### PROBLEM REQUIREMENTS
Search the data for "əsasən". Return each matching line.

### EXERCISE DATA
────────────────────

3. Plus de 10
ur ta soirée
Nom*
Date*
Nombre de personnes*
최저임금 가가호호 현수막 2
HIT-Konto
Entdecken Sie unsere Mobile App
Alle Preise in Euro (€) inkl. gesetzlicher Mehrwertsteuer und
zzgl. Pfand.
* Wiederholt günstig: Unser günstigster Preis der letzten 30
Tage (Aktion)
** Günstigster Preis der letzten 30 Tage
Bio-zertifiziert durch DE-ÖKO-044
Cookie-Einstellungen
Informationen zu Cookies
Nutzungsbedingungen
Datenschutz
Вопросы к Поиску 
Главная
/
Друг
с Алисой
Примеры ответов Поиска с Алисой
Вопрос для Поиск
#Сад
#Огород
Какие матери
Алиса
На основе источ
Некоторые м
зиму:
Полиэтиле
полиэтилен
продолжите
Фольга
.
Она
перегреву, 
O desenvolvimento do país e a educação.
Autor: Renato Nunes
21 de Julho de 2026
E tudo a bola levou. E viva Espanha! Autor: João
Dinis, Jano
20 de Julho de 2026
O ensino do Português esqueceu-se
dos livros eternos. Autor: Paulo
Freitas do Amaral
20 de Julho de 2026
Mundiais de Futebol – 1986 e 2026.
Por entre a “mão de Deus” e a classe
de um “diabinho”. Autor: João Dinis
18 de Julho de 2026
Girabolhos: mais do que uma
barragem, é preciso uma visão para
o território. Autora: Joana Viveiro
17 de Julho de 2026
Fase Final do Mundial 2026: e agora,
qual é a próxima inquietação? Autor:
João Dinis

────────────────────

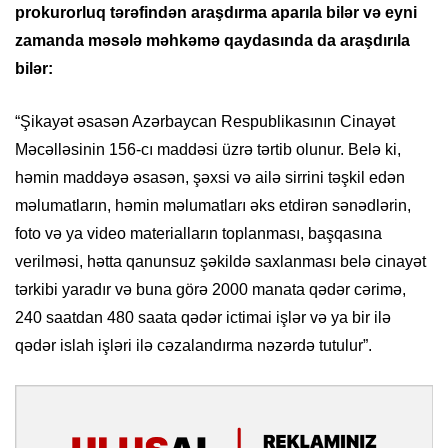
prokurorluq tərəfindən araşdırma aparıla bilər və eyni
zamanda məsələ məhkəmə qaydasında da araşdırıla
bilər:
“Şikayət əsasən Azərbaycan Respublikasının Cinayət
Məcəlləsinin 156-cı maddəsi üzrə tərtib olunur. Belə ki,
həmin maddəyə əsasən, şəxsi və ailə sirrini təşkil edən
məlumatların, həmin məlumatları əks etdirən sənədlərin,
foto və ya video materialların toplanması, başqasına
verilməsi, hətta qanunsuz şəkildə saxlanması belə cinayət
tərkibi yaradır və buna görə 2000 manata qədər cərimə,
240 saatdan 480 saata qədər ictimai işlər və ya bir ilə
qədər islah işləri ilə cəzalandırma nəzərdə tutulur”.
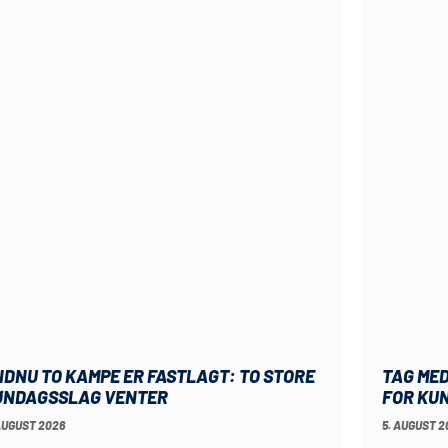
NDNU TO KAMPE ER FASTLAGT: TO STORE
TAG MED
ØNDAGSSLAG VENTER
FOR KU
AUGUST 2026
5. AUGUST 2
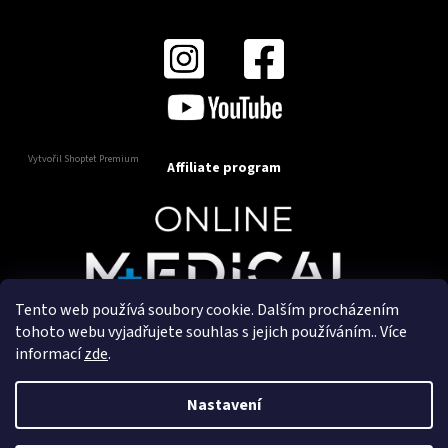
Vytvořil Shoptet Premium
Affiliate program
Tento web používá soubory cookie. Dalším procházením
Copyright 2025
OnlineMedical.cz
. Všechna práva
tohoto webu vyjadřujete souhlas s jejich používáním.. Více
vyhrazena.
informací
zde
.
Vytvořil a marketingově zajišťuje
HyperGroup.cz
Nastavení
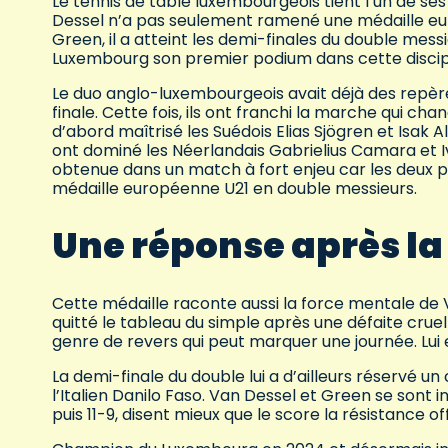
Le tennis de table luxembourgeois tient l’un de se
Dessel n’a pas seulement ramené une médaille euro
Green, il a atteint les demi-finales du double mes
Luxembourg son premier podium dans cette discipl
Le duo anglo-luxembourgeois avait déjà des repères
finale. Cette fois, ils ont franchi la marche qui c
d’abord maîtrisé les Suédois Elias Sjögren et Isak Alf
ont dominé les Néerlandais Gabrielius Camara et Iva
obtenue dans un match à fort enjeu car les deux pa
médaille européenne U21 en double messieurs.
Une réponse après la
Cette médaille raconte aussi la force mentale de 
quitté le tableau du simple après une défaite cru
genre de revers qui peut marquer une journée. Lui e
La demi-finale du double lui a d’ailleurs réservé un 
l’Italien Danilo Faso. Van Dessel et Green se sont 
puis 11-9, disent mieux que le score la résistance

────────────────────

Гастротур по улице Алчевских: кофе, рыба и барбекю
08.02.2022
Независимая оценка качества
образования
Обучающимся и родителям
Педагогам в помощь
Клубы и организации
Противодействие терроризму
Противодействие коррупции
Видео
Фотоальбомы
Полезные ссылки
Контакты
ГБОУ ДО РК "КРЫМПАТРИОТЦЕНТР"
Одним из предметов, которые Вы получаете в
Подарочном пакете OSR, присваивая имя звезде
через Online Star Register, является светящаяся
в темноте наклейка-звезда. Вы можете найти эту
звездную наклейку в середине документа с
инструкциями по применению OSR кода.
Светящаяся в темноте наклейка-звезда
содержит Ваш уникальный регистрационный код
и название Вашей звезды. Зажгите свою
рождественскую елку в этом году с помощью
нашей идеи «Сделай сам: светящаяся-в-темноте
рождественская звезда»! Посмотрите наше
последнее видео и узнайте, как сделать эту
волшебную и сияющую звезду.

────────────────────

### SOLUTION FOR THIS TASK
“Şikayət əsasən Azərbaycan Respublikasının Cinayət
həmin maddəyə əsasən, şəxsi və ailə sirrini təşkil edən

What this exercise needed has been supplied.